There are all sorts of school options available: parochial, private, public, and home schooling. Even those options have choices within them. Let's take a look at the differences between two public school choices, charter schools and magnet schools, and the pros and cons of each.

Both are Public Schools, Aren't They the Same?

Yes, both can be considered public schools and both do not charge tuition. In fact, the similarities between the two have become blurred sometimes to the point that some schools use both names, as in the Community Magnet Charter Elementary School of Los Angeles. How they are operated and why they came about, however, are different for charter schools and magnet schools.

Magnet Schools. Magnet schools appeared before charter schools. They began in the late 1960s and early 1970s, originally as a way to desegregate public schools. To achieve racial balance, students were encouraged to attend from outside school neighborhood boundaries. Magnet schools would offer something above and beyond regular public school, and often would concentrate on a theme like the arts, math, or science, making them attractive to families from all over.

The Department of Education describes a magnet school today as having these characteristics:

  • Aims to eliminate or reduce racial or ethnic isolation by bringing together students from a variety of backgrounds.
  • Focuses on a specific academic theme.
  • Has no tuition.
  • Follows same laws and regulations of other public schools.
  • Administrators and staff are required to have state certifications.

Charter Schools. Charter schools began in the early 1990s. They are considered public schools, but are somewhat of a hybrid institution. Like other public schools, tuition is free and they can't discriminate based on race, gender, or disability. Also, like public schools, they are funded by the government and receive tax dollars, but they may also have private funding. Charter schools are independently run separate from school districts, however, and some are run by for-profit agencies. Instead of answering to a public school board of education, they are governed by a board of parents or community members, or private firms.

The Department of Education describes a charter school as having these characteristics:

  • Has been granted a charter, usually by the state legislature, or other designated authority.
  • Its governing body may be a group, organization, or corporation.
  • May have specific academic themes or serve particular populations.
  • Is granted more authority than other public schools, but has accountability and mission statements written into its charter.
  • The charter is periodically reviewed, and may be revoked.
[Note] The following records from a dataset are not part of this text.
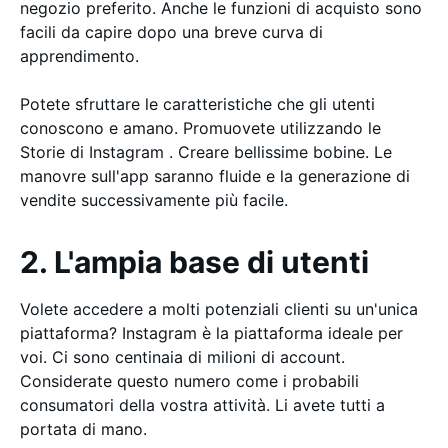
negozio preferito. Anche le funzioni di acquisto sono
facili da capire dopo una breve curva di
apprendimento.
Potete sfruttare le caratteristiche che gli utenti
conoscono e amano. Promuovete utilizzando le
Storie di Instagram . Creare bellissime bobine. Le
manovre sull'app saranno fluide e la generazione di
vendite successivamente più facile.
2. L'ampia base di utenti
Volete accedere a molti potenziali clienti su un'unica
piattaforma? Instagram è la piattaforma ideale per
voi. Ci sono centinaia di milioni di account.
Considerate questo numero come i probabili
consumatori della vostra attività. Li avete tutti a
portata di mano.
According to the National Center for Education Statistics, in the 2012-13 school year there were close to 13,500 public school districts with nearly 98,500 public schools. Of these, 6,100 were charter schools and 2,722 were magnet schools.

Pros and Cons of Magnet Schools

Magnet schools have been successful in having families enroll their children outside neighborhood school zones and have helped desegregate public education. Magnet schools offer specialized programs that challenge students more. The level of academic achievement is often greater, so students and teachers may be better motivated. Magnet schools have smaller classes and often offer hands-on learning that goes deeper than regular public schools can provide. Motivation is aided, because students are enrolled based on their interest in the magnet school's theme, not because they live in that neighborhood zone. Magnet schools often receive additional funding to help with their specialized programs.
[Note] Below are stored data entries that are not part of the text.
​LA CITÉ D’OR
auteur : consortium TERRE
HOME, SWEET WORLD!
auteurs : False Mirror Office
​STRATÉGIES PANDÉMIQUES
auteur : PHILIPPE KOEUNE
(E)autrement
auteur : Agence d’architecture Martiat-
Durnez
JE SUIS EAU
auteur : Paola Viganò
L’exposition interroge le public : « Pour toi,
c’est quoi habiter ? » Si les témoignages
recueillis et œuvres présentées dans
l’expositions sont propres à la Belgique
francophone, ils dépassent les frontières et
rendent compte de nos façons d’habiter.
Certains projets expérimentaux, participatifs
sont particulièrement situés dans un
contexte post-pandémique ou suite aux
Any cons of the magnet schools have little to do with the academic performance of magnet schools. The most common criticism of magnet schools is that the brightest students are removed from neighborhood schools, along with resources being taken from regular school programs for the magnet schools. Another criticism is that magnet schools are difficult to get into. Because interest is so high, many magnet schools base admission on a lottery system, which some feel is unfair. Most magnet schools also give preferential admission treatment to siblings of those who previously attended, again, something some feel is unfair.
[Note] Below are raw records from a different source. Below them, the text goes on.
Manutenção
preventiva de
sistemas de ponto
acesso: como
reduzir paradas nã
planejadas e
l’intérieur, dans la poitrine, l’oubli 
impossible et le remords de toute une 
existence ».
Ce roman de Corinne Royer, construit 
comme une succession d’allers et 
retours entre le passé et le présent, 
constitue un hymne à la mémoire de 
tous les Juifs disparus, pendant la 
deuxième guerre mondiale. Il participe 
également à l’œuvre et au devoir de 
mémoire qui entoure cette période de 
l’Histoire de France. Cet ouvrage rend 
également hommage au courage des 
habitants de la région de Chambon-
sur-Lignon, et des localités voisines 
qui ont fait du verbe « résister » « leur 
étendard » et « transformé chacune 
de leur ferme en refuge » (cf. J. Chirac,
Pros and Cons of Charter Schools

The pros of charter schools are small class sizes and high academic standards. Not being as tightly controlled as other public schools, there is more room for innovative approaches. Charter schools don't have to try to "provide everything for everybody." Many charter schools are created based on particular educational philosophies, so they will appeal to those who have the same views. The typical charter school is small, with the norm being around 250 students. For educators, charter schools have more flexibility in that non-certified teachers can be hired and salaries can be negotiated, unlike other public schools where certifications are required, and salaries are set by the state school board.

By far, the biggest criticisms of charter schools have to do with how charters spend their money. Some charters are for-profit and some of the tax dollars are paid to investors or stock holders. Some high profile charter school managers make $300,000 to $500,000 annually. Many charters are run by private institutions, so while their charters may be periodically reviewed, they are not subject to the Freedom of Information Act and have much less transparency with regards to how and where tax dollars are spent.

Like magnet schools, it can be difficult to get into a charter school. They also often have to resort to a lottery system for admission. From the educator standpoint, nearly 90% of charter schools do not have a union, which means there are no grievance boards and no collective bargaining.

Both Offer a Choice

Each has its pros and cons, but by providing schools that are based on choice and not location, both charter schools and magnet schools offer parents and students real alternatives to traditional public schooling. The question is whether the value of that choice is worth taking resources and money from other public schools.